No trato de romantizar la angustia de los momento difíciles, ni restar dificultad a situaciones complejas; al fin y al cabo, el valor del miedo radica en la necesidad de protegernos de un peligro. Es una emoción útil y necesaria que todos hemos experimentado en un momento u otro. Sentir miedo no sólo es normal, es sano: es una emoción maestra que nos guía hacia la verdad que habita en cada uno de nosotros.
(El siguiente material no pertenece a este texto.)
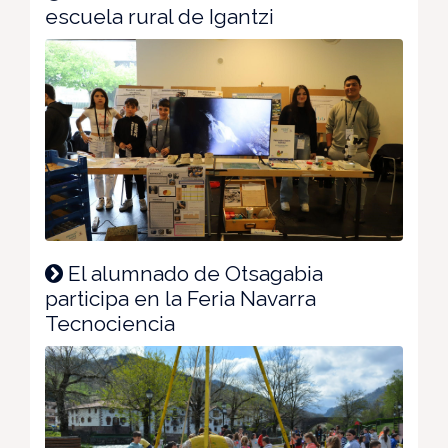
escuela rural de Igantzi
El alumnado de Otsagabia
participa en la Feria Navarra
Tecnociencia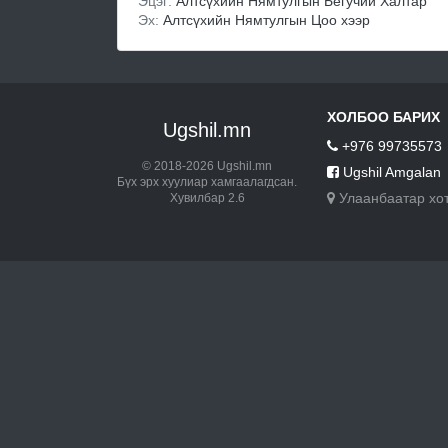
Эцэг:
Алтсүхийн Нямтулгын Бегучий Халтар
Эх:
Алтсүхийн Нямтулгын Цоо хээр
ХОЛБОО БАРИХ
Ugshil.mn
+976 99735573
© 2018-2026 Ugshil.mn
Ugshil Amgalan
Бүх эрх хуулиар хамгаалагдсан.
Улаанбаатар хо
Хувилбар 2.6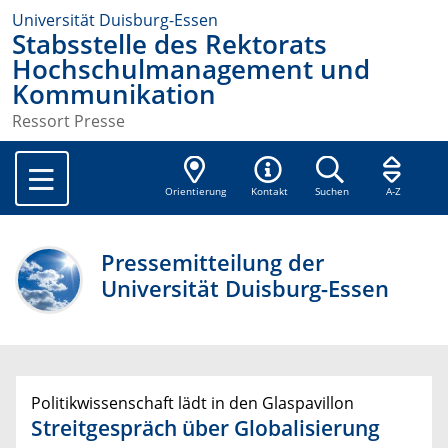
Universität Duisburg-Essen
Stabsstelle des Rektorats
Hochschulmanagement und
Kommunikation
Ressort Presse
Orientierung
Kontakt
Suchen
A-Z
Pressemitteilung der
Universität Duisburg-Essen
Politikwissenschaft lädt in den Glaspavillon
Streitgespräch über Globalisierung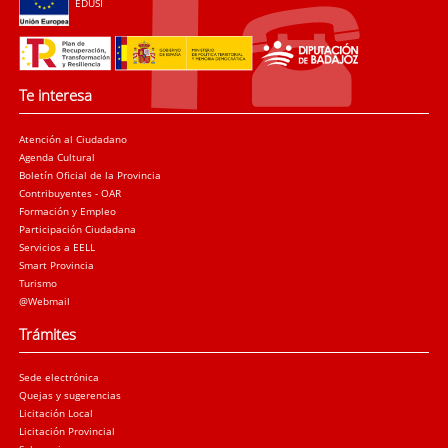
EDUSI
Te interesa
Atención al Ciudadano
Agenda Cultural
Boletín Oficial de la Provincia
Contribuyentes - OAR
Formación y Empleo
Participación Ciudadana
Servicios a EELL
Smart Provincia
Turismo
@Webmail
Trámites
Sede electrónica
Quejas y sugerencias
Licitación Local
Licitación Provincial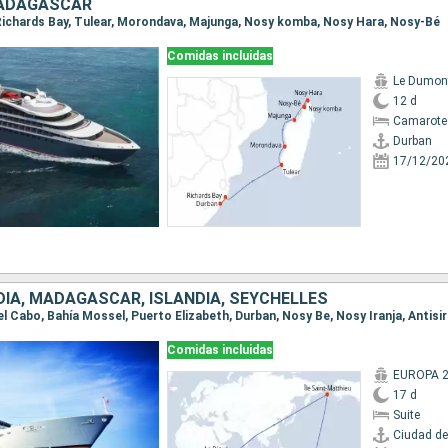
MADAGASCAR
, Richards Bay, Tulear, Morondava, Majunga, Nosy komba, Nosy Hara, Nosy-Bé
Comidas incluidas
Le Dumont
12 d
Camarote
Durban
17/12/20
DIA, MADAGASCAR, ISLANDIA, SEYCHELLES
Comidas incluidas
EUROPA 
17 d
Suite
Ciudad de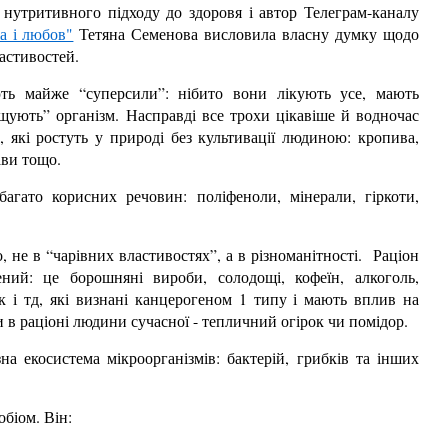
 нутритивного підходу до здоровя і автор Телеграм-каналу
а і любов"
Тетяна Семенова висловила власну думку щодо
астивостей.
ть майже “суперсили”: нібито вони лікують усе, мають
щують” організм. Насправді все трохи цікавіше й водночас
 які ростуть у природі без культивації людиною: кропива,
ави тощо.
 багато корисних речовин: поліфеноли, мінерали, гіркоти,
, не в “чарівних властивостях”, а в різноманітності. Раціон
ний: це борошняні вироби, солодощі, кофеїн, алкоголь,
к і тд, які визнані канцерогеном 1 типу і мають вплив на
и в раціоні людини сучасної - тепличний огірок чи помідор.
а екосистема мікроорганізмів: бактерій, грибків та інших
біом. Він: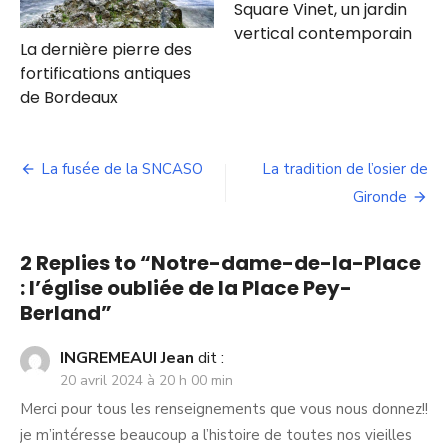
Square Vinet, un jardin
vertical contemporain
La dernière pierre des
fortifications antiques
de Bordeaux
Navigation
La fusée de la SNCASO
La tradition de l’osier de
de
Gironde
l’article
2 Replies to “
Notre-dame-de-la-Place
: l’église oubliée de la Place Pey-
Berland
”
INGREMEAUI Jean
dit :
20 avril 2024 à 20 h 00 min
Merci pour tous les renseignements que vous nous donnez!!
je m’intéresse beaucoup a l’histoire de toutes nos vieilles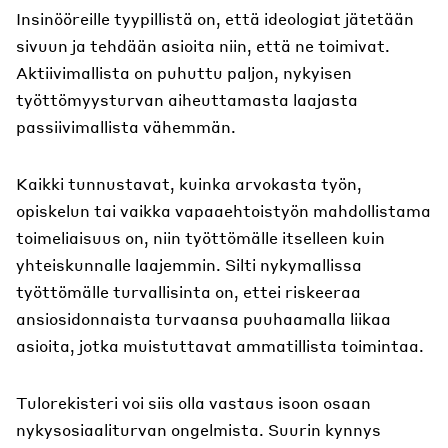
Insinööreille tyypillistä on, että ideologiat jätetään
sivuun ja tehdään asioita niin, että ne toimivat.
Aktiivimallista on puhuttu paljon, nykyisen
työttömyysturvan aiheuttamasta laajasta
passiivimallista vähemmän.
Kaikki tunnustavat, kuinka arvokasta työn,
opiskelun tai vaikka vapaaehtoistyön mahdollistama
toimeliaisuus on, niin työttömälle itselleen kuin
yhteiskunnalle laajemmin. Silti nykymallissa
työttömälle turvallisinta on, ettei riskeeraa
ansiosidonnaista turvaansa puuhaamalla liikaa
asioita, jotka muistuttavat ammatillista toimintaa.
Tulorekisteri voi siis olla vastaus isoon osaan
nykysosiaaliturvan ongelmista. Suurin kynnys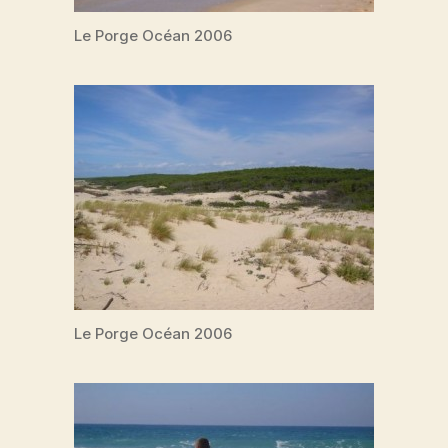
Le Porge Océan 2006
Le Porge Océan 2006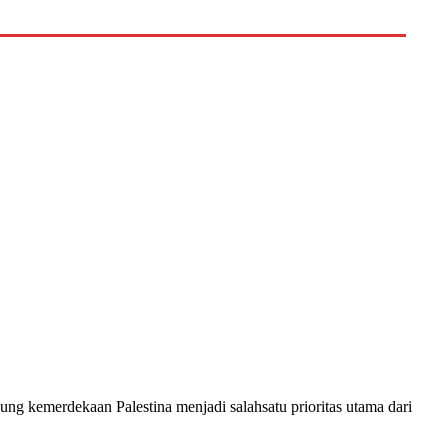
 kemerdekaan Palestina menjadi salahsatu prioritas utama dari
Sin embargo, creo que sí debemos observar aquellos miedos imaginarios que nos atrapan y aprisionan nuestra autenticidad. Descubrir cuáles son esos temores y por qué hacen de barrera a nuestro propio crecimiento requiere de valentía. Pero lo opuesto sería vivir, o mejor dicho, no hacerlo, atrapada en la incomodidad de un traje hecho a medida para alguien que ya no soy. Y eso sí que me aterra de verdad.

Escribir me ha hecho ver que gran parte de mis frenos, barreras y limitaciones nacen de mí misma y eso ha despertado en mí ilusión y confianza. Gracias a eso sé que tendré valentía, o que la encontraré por el camino porque mis miedos, imaginarios o no, siguen siendo muchos.
La diferencia ahora en cómo afronto esos miedos son las herramientas con las que cuento: la tinta, el papel y unos ojos que ven diferente. Con ellas seré capaz de mirarlos de frente y sonreírles con la serenidad y la calma de esa rosa regada por la lluvia de la mañana, ante una amenaza que sabe que la ayudará a crecer y hacerse más fuerte.
✨Te invito a reflexionar sobre el papel acerca de cuáles son los miedos, imaginarios o no, que te impiden crecer. Me encantará leerlos si quieres compartirlos conmigo.
Desde el corazón,
Laura
🥰 Gracias 🥰, ¡me alegra que te guste! Aquí seguimos luchando con los miedos con otras armas ☺️
Muy inspirador, necesitamos de vez en cuando sacudirnos y reflexionar sobre esos miedos que nos impiden crecer, mi mayor miedo es traicionar me a mi misma, no ser congruente con mis pensamientos y mis acciones. Otro de mis miedos es no encontrar esa amor que otra persona pueda ofrecerme y el miedo a simplemente dejar que todo fluya sin querer controlarlo.